[[ Material for this task open ]]
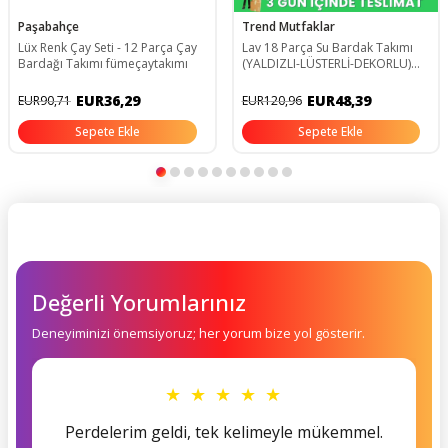
Paşabahçe
Trend Mutfaklar
Lüx Renk Çay Seti - 12 Parça Çay
Lav 18 Parça Su Bardak Takımı
Bardağı Takımı fümeçaytakımı
(YALDIZLI-LÜSTERLİ-DEKORLU)
P5S1488
EUR36,29
EUR48,39
EUR90,71
EUR120,96
Sepete Ekle
Sepete Ekle
Değerli Yorumlarınız
Deneyiminizi önemsiyoruz; her yorum bize yol gösterir.
★ ★ ★ ★ ★
Perdelerim geldi, tek kelimeyle mükemmel.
[[ Material for this task closed ]]
Find the word "Takımı" in the entries above. Copy every line that has it.

Lav 18 Parça Su Bardak Takımı
Bardağı Takımı fümeçaytakımı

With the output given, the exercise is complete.